The complainant further states that she agreed to have intimate relations only because she believed that he was “nice and decent”. But, was instead shocked when he turned down her marriage proposal and terminated the affair within a few hours of them consummating their relationship.
The arrest of the accused person in this matter raises the question of what ‘dating’ and sexual intercourse sans marriage legally entails. Although the provision defining ‘rape’ does not include a breach of promise to marry, complainants make use of the definition of ‘consent’ under section 90 of the IPC, which expressly precludes an acquiesance given under a misconception of fact.
The Courts in the past and in recent times have approved such an interpretation and have concluded that where the consent to a sexual intercourse is received through a false promise to marry, it will constitute rape.
The position as summarized by the Supreme Court on this issue is that:
“The sum and substance of the aforesaid decisions would be that if it is established and proved that from the inception the accused who gave the promise to the prosecutrix to marry, did not have any intention to marry and the prosecutrix gave the consent for sexual intercourse on such assurance by the accused that he would marry her, such a consent can be said to be a consent obtained on a misconception of fact as per Section 90 of the IPC and, in such a case, such a consent would not excuse the offender and such an offender can be said to have committed the rape as defined under Section 375 of the IPC and can be convicted for the offence under Section 376 of the IPC.“
In the recent incident however, the facts do not refer to a promise to marry on the part of the accused at all. The complainant instead seems to allude to an implicit promise to marry in cases where a couple engages in sexual intercourse outside of marriage.
The arrest of the accused person in this case, casts the net wider and includes cases where there is no explicit promise to marry.
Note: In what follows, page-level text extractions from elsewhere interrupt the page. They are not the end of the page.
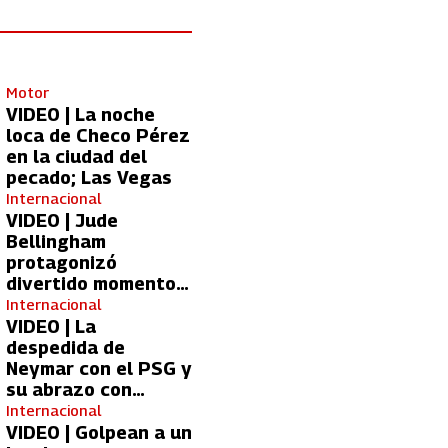
Motor
VIDEO | La noche
loca de Checo Pérez
en la ciudad del
pecado; Las Vegas
Internacional
VIDEO | Jude
Bellingham
protagonizó
divertido momento
con aficionada del
Internacional
Real Madrid
VIDEO | La
despedida de
Neymar con el PSG y
su abrazo con
Kylian Mbappé
Internacional
VIDEO | Golpean a un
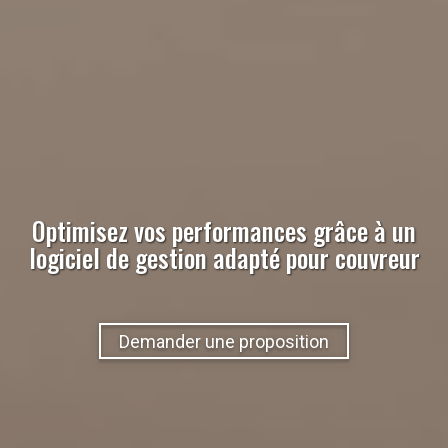
Optimisez vos performances grâce à un
logiciel de gestion adapté pour
couvreur
Demander une proposition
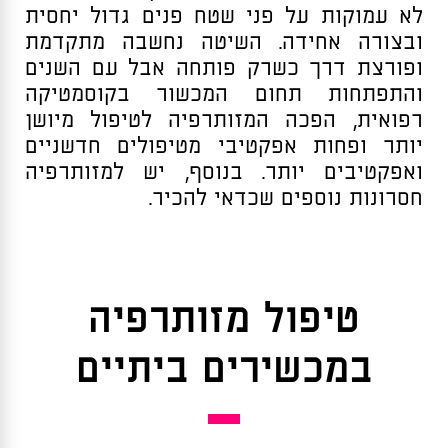
לא עמוקות על פני שטח פנים גדול יחסית
ובצורה אחידה. השיטה נחשבה מתקדמת
ופורצת דרך כשרק פותחה אבל עם השנים
והתפתחות תחום המכשור בקוסמטיקה
רפואית, הפכה המזותרפיה לטיפול מיושן
יותר ופחות אפקטיבי מטיפולים חדשניים
ואפקטיבים יותר. בנוסף, יש למזותרפיה
חסרונות נוספים שכדאי להכיר.
טיפול מזותרפיה
במכשירים ביתיים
If convicted by a court of law, such interpretation would theoretically permit any woman who has engaged in sexual intercourse without getting married to prosecute their partner of ‘rape’.
This interpretation also requires to be understood in the light of rape laws.
Rape laws under the IPC in India are not gender-neutral but criminalises only rape committed upon women by men. Thus jilted male persons would be unable to prosecute their female partners for rape by a breach of promise to marry.
Further, the offence of rape carries a minimum imprisonment of 10 years pursuant to the Criminal Law (Amendment) Act, 2018. There is no discretion provided to courts to grant a lesser sentence or show any leniency.
This interpretation also raise a paradox situation. Where consensual sex in the absence of marriage could amount to ‘rape’, whereas non-consensual sex within a marriage is acceptable and a legitimate exception to the offence of rape.
These concerns gain further dimension while observing the incidence of rape by a breach of promise to marry in India. As of 2016, a total of 38,947 cases of rape were filed in India. Amongst them, nearly a quarter of the cases (i.e., 10,068 cases) were against “Known Persons on Promise to Marry the Victim”. [NCRB, Crime in India 2016] A similar observation was made in a study conducted by the Hindu on rape cases in Delhi. In this study of 600 cases, around 25% dealt with “breach of promise to marry”.